# Frogs & Toads > Pacman Frogs >  My Pacman won't accept food from tongs or plastic tweezers

## Ebenezer Frothingham

My Pacman has a good appetite, but he has yet to accept anything held in tongs/plastic tweezers. He/she will only eat bugs that walk by on their own- This has proved trickey when feeding him/her occasional superworms, as they immediatly dig into the substrate if not eaten at once, and are not easy to dig up. He's eaten them before, and i know my frog really likes superworms. I'm not sure if frogs can be trained- but if so, how can I train mine to accept food from tongs? My frog also seems frightened of me, as when I open the tank lid to feed him/her, he immediatly burrows. i hope at the very least my frog can learn to associate me with food. Any suggstions? My frog will sometomes eat food dropped right in front of him/her, but food held in tongs in front of his/her face is always ignored. Any suggestions on how to get my frog to accept food from tongs?

----------


## Poly

My toad acts very similar to your pacman, but it's not afraid of me which I guess helps. 

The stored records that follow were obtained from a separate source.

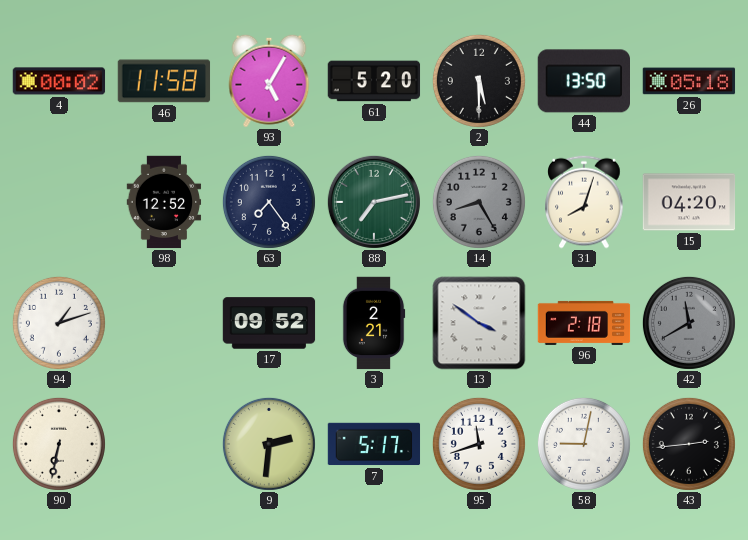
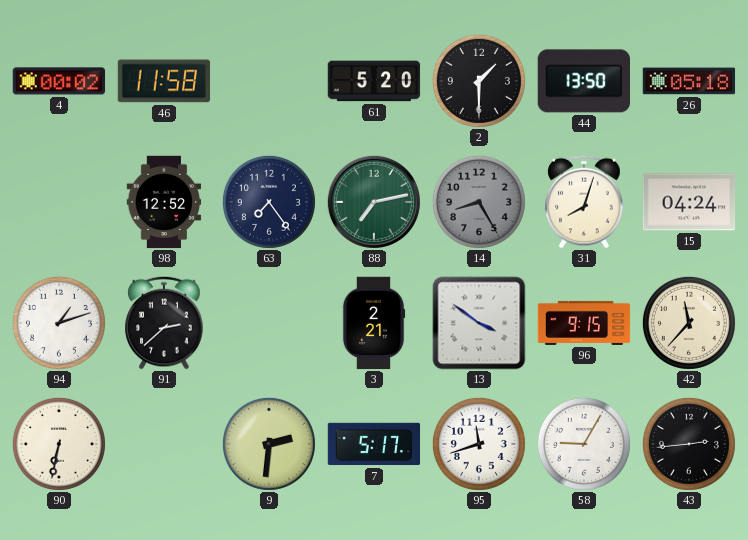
93: 5:05 -> none
2: 5:30 -> 1:30
15: 04:20 -> 04:24
91: none -> 2:38
17: 09:52 -> none
96: 2:18 -> 9:15
42: 11:40 -> 11:37
42 dial: grey -> cream
58: 9:02 -> 9:05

What I normally do, is pick up my toad (out of it's terrarium), set it on the floor, (yeah, the floor) and put a food item in front of it, the second it moves, the toad strikes and eats it.

I've tried feeding it with tongs/plastic tweezers, etc. but it just isn't interested, by putting it on the floor, it's gets "exercise" as it occasionally hops around, and it's food can't escape anywhere, also, you may find it helps if you get a large flat rock, and put it in the terrarium, then drop insects on top of the rock when the frog is near/looking, they can't borrow anywhere, and the frog can strike them eaiser on a hard surface, I use that method when feeding my toad grubs.

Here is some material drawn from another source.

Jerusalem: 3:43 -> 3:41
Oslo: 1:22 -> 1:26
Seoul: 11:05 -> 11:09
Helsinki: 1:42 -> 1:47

Hope it works for you!  :Smile:

----------


## Sublime

I had a problem with superworms as well, I had to soak my frog in a warm water bath while I dug out all the coco fiber to find this superworm that was still alive in his dirt.  I was nervous that the superworm would bite him so I had to take it out.  As far as feeding superworms, you can crush the head on them so they can't burrow with your tongs and then place it in the dirt right in front of him.  They will still squirm somewhat.  My frog didn't accept food off the tongs either, it took him about 3 weeks to try it.  I would suggest just keep offering food in front of his face with the tongs, if he doesn't do it that day then try another day and just drop it in front of him.  If placed correctly and not to quick in front of his face, he might try it.  Just keep trying, mine only accepts food off the tongs right in the beginning when I first offer him night crawlers and then crickets.  Once he's done eating the night crawlers off the tongs, he doesn't do anything else off the tongs and then I just drop the rest of the food in.  Hopefully this helps with some of your concerns.

----------


## Wormwood

A small glazed ceramic dish (found at most pet stores) with a high enough wall works well to.  Meal worms and super worms are unable to get out of them since their bodies don't bend the right way, not to mention the sides being pretty slick and smooth.  Sooner or later your pac man will become used to feeding out of this dish and might even wait by it if he's hungry.

----------


## Colleen/Jerrod

You mentioned that you think your Pac is scared of you. Your frog will not take food from tongs if he/she isn't used to you yet. Your frog must be used to you and not afraid if you want it to take food from tongs. They can be trained to feed from them. Once they realize that they can easily get food from tongs they will feed from them. I would get your Pac used to you first then try to train it to eat from tongs. If your frog won't even eat in front of you then there probably is no need to try and train him/her yet.

----------


## Eel Noob

My brown cranwelli is a stubborn one as well. I have had no problems getting young frogs to eat from tong but this one won't budge no matter what I try. Going to give it another try within a few weeks and see what happens.

----------


## Ebenezer Frothingham

Thanks everyone for the great advice!

----------


## Ebenezer Frothingham

> You mentioned that you think your Pac is scared of you. Your frog will not take food from tongs if he/she isn't used to you yet. Your frog must be used to you and not afraid if you want it to take food from tongs. They can be trained to feed from them. Once they realize that they can easily get food from tongs they will feed from them. I would get your Pac used to you first then try to train it to eat from tongs. If your frog won't even eat in front of you then there probably is no need to try and train him/her yet.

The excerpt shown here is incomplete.